Hoger beroep tegen afwijzing aanvraag tegemoetkoming in planschade door college van burgemeester en wethouders van Raalte

In deze zaak gaat het om een hoger beroep van [appellant] tegen de uitspraak van de rechtbank Zwolle-Lelystad, die op 1 november 2012 zijn beroep tegen de afwijzing van een aanvraag om tegemoetkoming in planschade ongegrond verklaarde. De aanvraag was gedaan naar aanleiding van een bestemmingsplan dat op 29 november 2009 in werking trad, waardoor de realisering van een nieuwe woonwijk mogelijk werd. [Appellant], eigenaar van een perceel in Heeten, stelde dat hij door deze planologische verandering schade lijdt, onder andere door een vermindering van uitzicht en toename van verkeershinder.

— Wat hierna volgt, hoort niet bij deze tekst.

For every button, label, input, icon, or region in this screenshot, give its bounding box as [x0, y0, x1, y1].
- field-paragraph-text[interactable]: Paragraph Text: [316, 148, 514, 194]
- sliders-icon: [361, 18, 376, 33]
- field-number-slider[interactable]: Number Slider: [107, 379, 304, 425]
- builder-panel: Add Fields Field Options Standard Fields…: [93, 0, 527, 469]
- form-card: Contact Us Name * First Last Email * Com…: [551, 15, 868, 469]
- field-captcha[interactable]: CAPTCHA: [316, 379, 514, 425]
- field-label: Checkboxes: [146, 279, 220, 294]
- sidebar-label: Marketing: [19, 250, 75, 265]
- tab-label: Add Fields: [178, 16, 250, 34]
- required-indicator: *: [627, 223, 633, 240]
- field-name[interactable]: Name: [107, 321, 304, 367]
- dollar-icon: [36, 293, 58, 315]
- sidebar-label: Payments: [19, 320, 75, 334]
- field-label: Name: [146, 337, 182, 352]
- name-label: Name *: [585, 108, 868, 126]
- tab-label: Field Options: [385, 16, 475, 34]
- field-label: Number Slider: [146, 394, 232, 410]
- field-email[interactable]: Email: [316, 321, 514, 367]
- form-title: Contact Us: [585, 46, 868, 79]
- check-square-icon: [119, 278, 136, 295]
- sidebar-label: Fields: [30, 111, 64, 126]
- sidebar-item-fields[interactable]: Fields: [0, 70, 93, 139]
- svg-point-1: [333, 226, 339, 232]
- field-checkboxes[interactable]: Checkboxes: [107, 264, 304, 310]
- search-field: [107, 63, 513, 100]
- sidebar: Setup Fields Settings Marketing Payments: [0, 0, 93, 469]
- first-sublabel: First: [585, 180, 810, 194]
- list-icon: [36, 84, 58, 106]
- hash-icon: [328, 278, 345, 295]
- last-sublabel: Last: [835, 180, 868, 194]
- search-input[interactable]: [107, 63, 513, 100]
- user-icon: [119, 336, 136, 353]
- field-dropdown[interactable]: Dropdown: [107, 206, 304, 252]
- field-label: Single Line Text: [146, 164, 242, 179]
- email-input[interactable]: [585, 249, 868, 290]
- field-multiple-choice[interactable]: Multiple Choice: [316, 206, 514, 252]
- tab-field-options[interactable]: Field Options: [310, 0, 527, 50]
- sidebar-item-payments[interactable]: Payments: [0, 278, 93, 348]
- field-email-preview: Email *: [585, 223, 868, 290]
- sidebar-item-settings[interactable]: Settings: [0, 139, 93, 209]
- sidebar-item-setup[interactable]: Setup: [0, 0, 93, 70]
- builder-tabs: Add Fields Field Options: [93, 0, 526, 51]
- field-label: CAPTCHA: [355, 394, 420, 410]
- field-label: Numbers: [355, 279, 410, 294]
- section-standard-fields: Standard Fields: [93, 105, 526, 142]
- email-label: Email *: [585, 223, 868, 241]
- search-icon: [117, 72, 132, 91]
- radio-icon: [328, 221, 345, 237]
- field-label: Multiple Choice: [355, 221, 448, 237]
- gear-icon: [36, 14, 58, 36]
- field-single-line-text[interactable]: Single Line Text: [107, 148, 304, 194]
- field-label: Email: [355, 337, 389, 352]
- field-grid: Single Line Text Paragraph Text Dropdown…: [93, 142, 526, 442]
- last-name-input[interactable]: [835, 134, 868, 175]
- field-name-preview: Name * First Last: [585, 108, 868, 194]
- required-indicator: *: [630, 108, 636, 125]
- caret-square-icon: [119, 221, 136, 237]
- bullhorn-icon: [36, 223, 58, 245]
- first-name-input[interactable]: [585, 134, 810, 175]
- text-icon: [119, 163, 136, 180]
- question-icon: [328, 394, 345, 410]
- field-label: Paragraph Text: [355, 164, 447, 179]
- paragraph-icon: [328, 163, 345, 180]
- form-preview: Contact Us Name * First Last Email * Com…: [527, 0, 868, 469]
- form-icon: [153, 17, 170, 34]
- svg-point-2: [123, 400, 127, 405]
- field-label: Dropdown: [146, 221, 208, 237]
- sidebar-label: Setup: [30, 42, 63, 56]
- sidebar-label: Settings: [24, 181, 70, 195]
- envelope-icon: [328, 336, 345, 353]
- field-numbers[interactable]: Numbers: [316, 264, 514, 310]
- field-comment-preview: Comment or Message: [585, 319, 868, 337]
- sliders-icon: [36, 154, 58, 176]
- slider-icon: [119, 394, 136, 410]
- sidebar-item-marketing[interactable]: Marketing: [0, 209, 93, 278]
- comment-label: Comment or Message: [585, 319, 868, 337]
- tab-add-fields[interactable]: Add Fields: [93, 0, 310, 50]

Het college van burgemeester en wethouders van Raalte had de aanvraag op 15 februari 2011 afgewezen, en dit besluit werd in bezwaar gehandhaafd. De rechtbank benoemde de Stichting Advisering Bestuursrechtspraak voor Milieu en Ruimtelijk Ordening (StAB) als deskundige, die concludeerde dat de planologische verandering inderdaad tot een beperking van het uitzicht leidde, maar dat de schade niet meer dan € 5.000,00 bedroeg, wat onder het normaal maatschappelijk risico viel. [Appellant] betoogde dat de rechtbank ten onrechte het advies van de StAB en de schadecommissie volgde en dat zijn eigen taxatierapporten beter onderbouwd waren.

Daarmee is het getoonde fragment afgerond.